MP_Lite Performance on a dual-Xeon SMP

On most SMP systems, messages are passed through a shared-memory segment. This requires two copies of the data, one by the source process to the segment, and a second by the destination process from the shared-memory segment. Message-passing systems have typically used semaphores in the past to control which process has access to the segment.

This approach has several shortcomings. First, semaphores are fairly slow, so they add to the latency of the message-passing system. This approach is also not scalable for large SMP nodes, since when one process is altering the shared segment, all others are locked out.
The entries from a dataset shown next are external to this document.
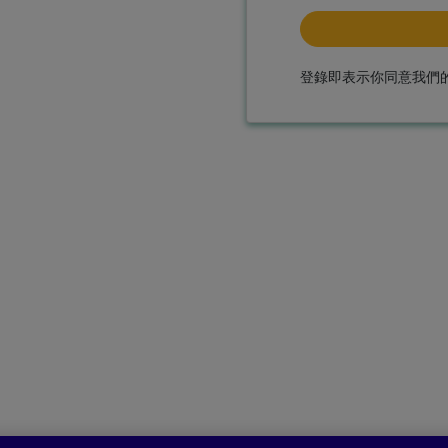
登錄即表示你同意我們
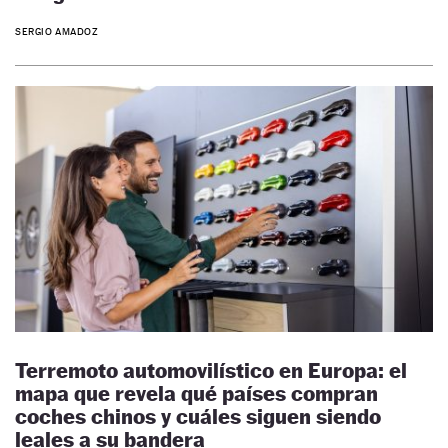
SERGIO AMADOZ
Terremoto automovilístico en Europa: el
mapa que revela qué países compran
coches chinos y cuáles siguen siendo
leales a su bandera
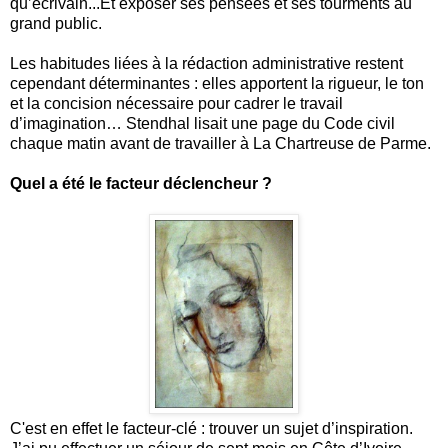
qu’écrivain...Et exposer ses pensées et ses tourments au
grand public.
Les habitudes liées à la rédaction administrative restent
cependant déterminantes : elles apportent la rigueur, le ton
et la concision nécessaire pour cadrer le travail
d’imagination… Stendhal lisait une page du Code civil
chaque matin avant de travailler à La Chartreuse de Parme.
Quel a été le facteur déclencheur ?
C'est en effet le facteur-clé : trouver un sujet d’inspiration.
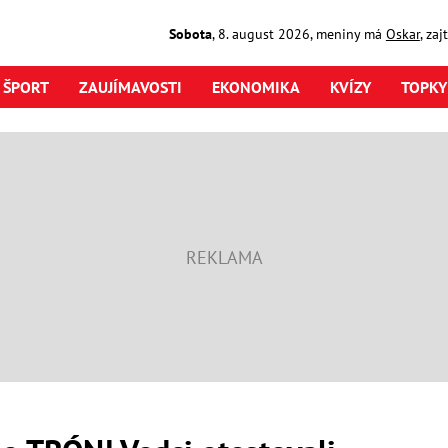
Sobota
,
8. august
2026
,
meniny má
Oskar
, za
ŠPORT
ZAUJÍMAVOSTI
EKONOMIKA
KVÍZY
TOPKY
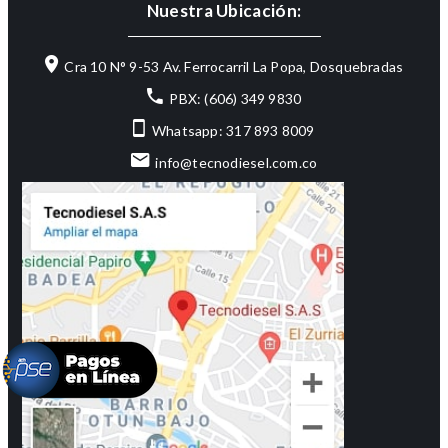
Nuestra Ubicación:
Cra 10 N° 9-53 Av. Ferrocarril La Popa, Dosquebradas
PBX: (606) 349 9830
Whatsapp: 317 893 8009
info@tecnodiesel.com.co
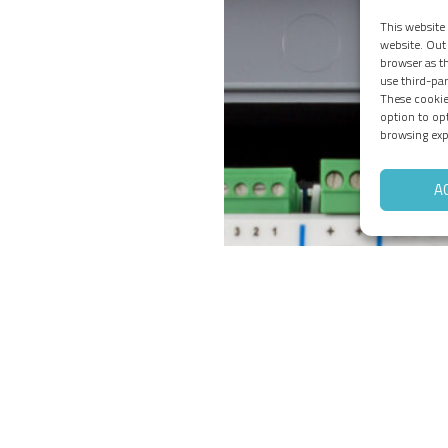
This website
website. Out 
browser as th
use third-pa
These cookie
option to op
browsing exp
A
)
)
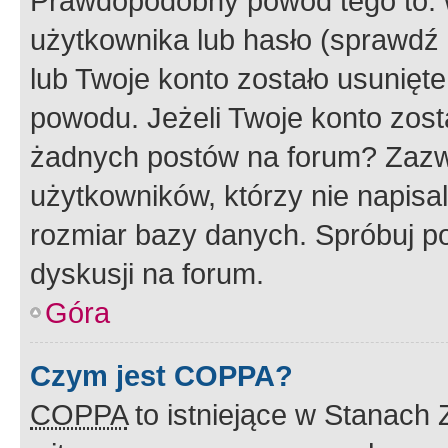
Prawdopodobny powód tego to:
użytkownika lub hasło (sprawdź e
lub Twoje konto zostało usunięte
powodu. Jeżeli Twoje konto zost
żadnych postów na forum? Zazw
użytkowników, którzy nie napisa
rozmiar bazy danych. Spróbuj po
dyskusji na forum.
Góra
Czym jest COPPA?
COPPA
to istniejące w Stanach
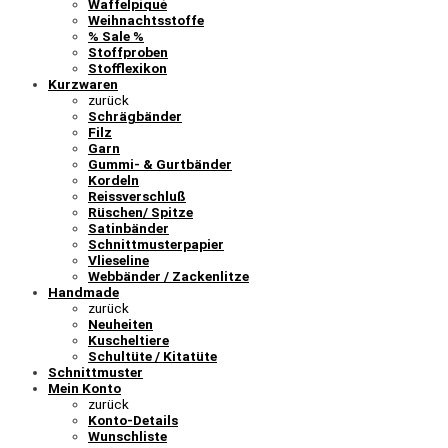
Waffelpiqué
Weihnachtsstoffe
% Sale %
Stoffproben
Stofflexikon
Kurzwaren
zurück
Schrägbänder
Filz
Garn
Gummi- & Gurtbänder
Kordeln
Reissverschluß
Rüschen/ Spitze
Satinbänder
Schnittmusterpapier
Vlieseline
Webbänder / Zackenlitze
Handmade
zurück
Neuheiten
Kuscheltiere
Schultüte / Kitatüte
Schnittmuster
Mein Konto
zurück
Konto-Details
Wunschliste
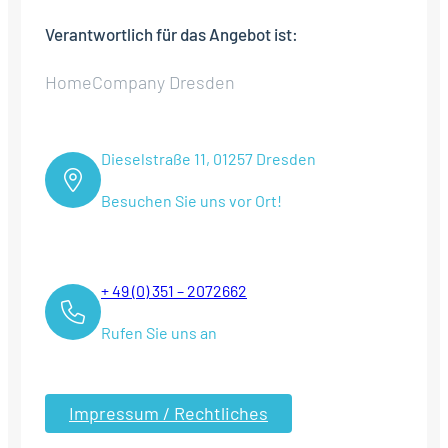
Verantwortlich für das Angebot ist:
HomeCompany Dresden
Dieselstraße 11, 01257 Dresden
Besuchen Sie uns vor Ort!
+ 49 (0) 351 – 2072662
Rufen Sie uns an
Impressum / Rechtliches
With MP_Lite, we are investigating several mechanisms for improving the efficiency of SMP message-passing. The first simply replaces the semaphore lock with a spin-yield lock. In this approach, a shared variable is used as the lock with processes doing a yield function (yields control to any other scheduled processes) between checks of the shared variable. A yield takes about a microsecond on most machines, producing a much quicker locking mechanism. This approach does not burden the CPU since a check is made only once every microsecond. The graph below shows that this approach can beat semaphore based methods.
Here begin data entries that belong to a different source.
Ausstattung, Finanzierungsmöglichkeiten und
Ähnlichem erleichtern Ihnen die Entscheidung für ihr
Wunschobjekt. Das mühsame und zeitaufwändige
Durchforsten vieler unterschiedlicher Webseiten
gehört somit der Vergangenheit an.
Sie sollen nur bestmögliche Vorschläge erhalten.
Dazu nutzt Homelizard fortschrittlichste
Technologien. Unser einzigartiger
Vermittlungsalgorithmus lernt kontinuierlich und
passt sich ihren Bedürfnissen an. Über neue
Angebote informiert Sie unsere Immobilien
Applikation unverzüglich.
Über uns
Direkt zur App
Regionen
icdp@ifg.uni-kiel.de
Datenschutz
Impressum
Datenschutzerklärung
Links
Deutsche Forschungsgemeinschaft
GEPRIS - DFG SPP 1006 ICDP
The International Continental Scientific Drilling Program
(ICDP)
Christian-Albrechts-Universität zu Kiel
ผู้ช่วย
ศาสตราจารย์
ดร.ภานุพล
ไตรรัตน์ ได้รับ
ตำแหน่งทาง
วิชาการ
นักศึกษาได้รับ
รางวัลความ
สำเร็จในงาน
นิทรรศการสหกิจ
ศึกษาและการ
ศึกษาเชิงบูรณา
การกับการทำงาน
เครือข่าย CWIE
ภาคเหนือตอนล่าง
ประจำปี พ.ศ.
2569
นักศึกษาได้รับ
We are also investigating several lock-free mechanisms that will scale better. For these, the shared-memory segment is divided into zones as shown below, with each process managing a zone for its outgoing messages. A process only writes to another processes zone to mark a message for cleanup after it is read.

The lock-free approaches produce about the same performance as the other message-passing systems above on these ping-pong tests. The real benefit should be seen within real applications on large SMP nodes, but we still need to prove this.

The cache-based performance is probably better in MP_Lite due to the minimization of locking mechanisms, enabling a better flow for the data. It is still unclear whether this will produce better results for real codes.

The performance for large messages (above the cache size) is directly a factor of the memory copy rate. Optimized memory copy techniques can be used on various architectures to greatly improve the performance. On the Pentium 4 system above, a non-temporal memory copy is used to improve performance for large messages by 60%.